Eu só ouvia falar e pensei que seria algo passageiro. Ano passado, li uma matéria sobre os vídeos de dança mais vistos e, depois de assisti-los, fiquei impressionada com a superficialidade da coisa toda. Até que a repescagem do Dança dos Famosos 2022 foi “dança da internet”. Uma competição séria, com três profissionais de renome no júri técnico. Depois, correu pela internet uma quadrilha de festa junina em que a dança tradicional deu lugar à “dança da internet”. Por fim, uma marca de celular lançou recentemente uma competição de “dança da internet”, com júri composto por famosos no TikTok. O que está acontecendo, “dança da internet” virou modalidade de dança?
Não queria tirar conclusões precipitadas, então, o jeito era passear pela plataforma. Foi o que eu fiz. Passei quase uma hora assistindo apenas às dancinhas do TikTok. Levando-se em consideração que cada vídeo tem apenas 15 segundos, eu vi bastante coisa.
Confesso, o que mais me impressionou foi a exposição de meninas adolescentes em trajes sumários sensualizando para milhões de pessoas. Poderíamos ficar um tempão analisando essa questão, mas como este blog é de dança, vou me ater a isso, mas reafirmo que acho preocupante.
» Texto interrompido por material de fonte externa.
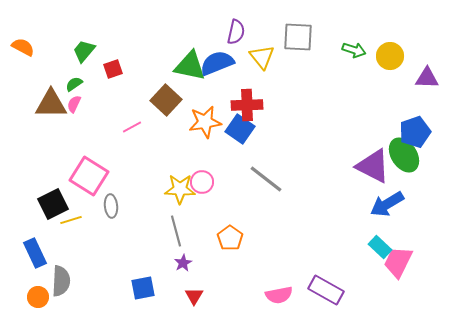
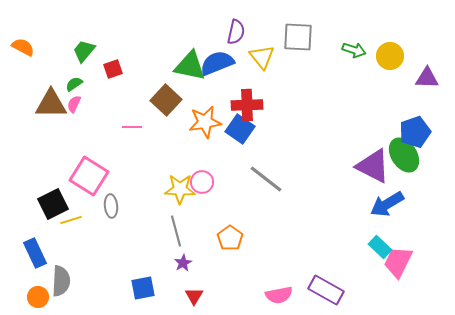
pink line at (132, 127): rotated 30 degrees clockwise
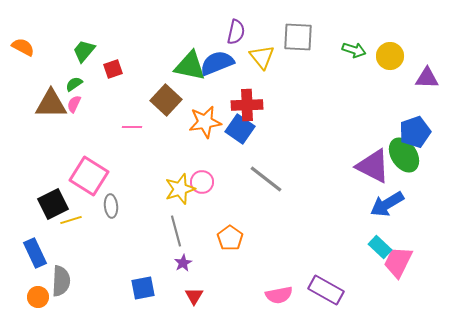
yellow star at (180, 189): rotated 20 degrees counterclockwise
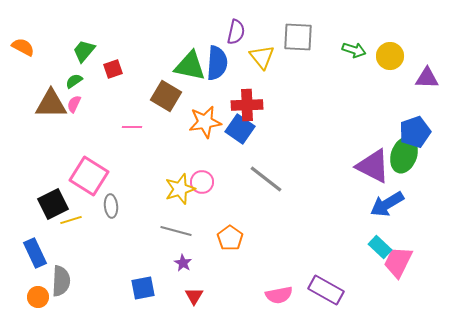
blue semicircle at (217, 63): rotated 116 degrees clockwise
green semicircle at (74, 84): moved 3 px up
brown square at (166, 100): moved 4 px up; rotated 12 degrees counterclockwise
green ellipse at (404, 155): rotated 52 degrees clockwise
gray line at (176, 231): rotated 60 degrees counterclockwise
purple star at (183, 263): rotated 12 degrees counterclockwise
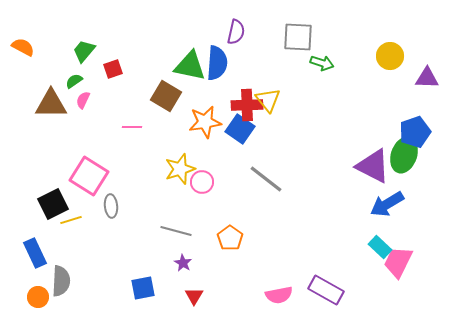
green arrow at (354, 50): moved 32 px left, 13 px down
yellow triangle at (262, 57): moved 6 px right, 43 px down
pink semicircle at (74, 104): moved 9 px right, 4 px up
yellow star at (180, 189): moved 20 px up
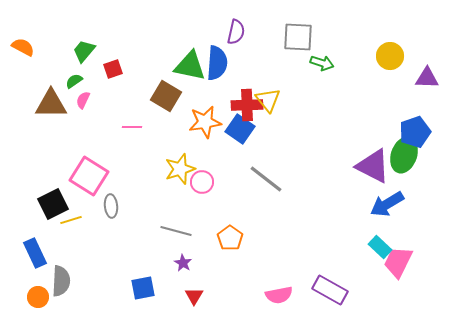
purple rectangle at (326, 290): moved 4 px right
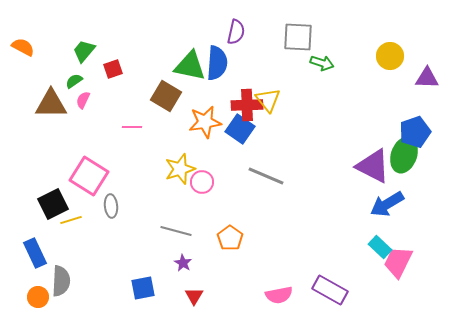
gray line at (266, 179): moved 3 px up; rotated 15 degrees counterclockwise
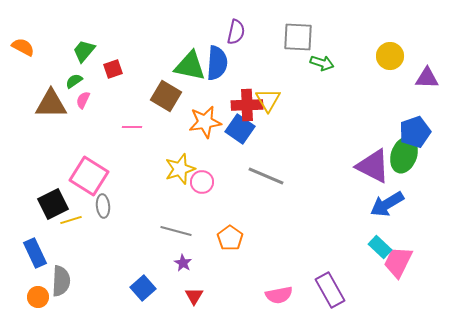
yellow triangle at (268, 100): rotated 8 degrees clockwise
gray ellipse at (111, 206): moved 8 px left
blue square at (143, 288): rotated 30 degrees counterclockwise
purple rectangle at (330, 290): rotated 32 degrees clockwise
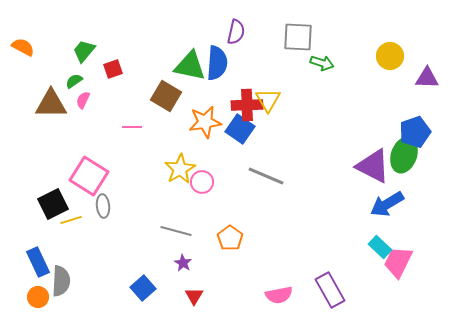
yellow star at (180, 169): rotated 12 degrees counterclockwise
blue rectangle at (35, 253): moved 3 px right, 9 px down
Nos primeiros vídeos, “Até que dançam bem”, eu pensei. Depois de uns 20 minutos, senti que estava assistindo à mesma coisa. Quase uma hora depois, as coreografias eram bem familiares. Peraí, ninguém está inventado a roda: movimentos amplos dos braços e quadril se movimentando sem parar? Cansei de ver isso, minha gente!
Apenas para dar alguns exemplos ‒ clique no nome para os vídeos abrirem em uma nova janela ‒, temos o clássico nacional “Segura o tchan“, do É o Tchan; o grande hit das festas, “Macarena“, do Los Del Rio; e o meu preferido, “Ragatanga“, do Rouge. Quem tem a minha idade e não dançou publicamente uma dessas coreografias, não viveu no Brasil.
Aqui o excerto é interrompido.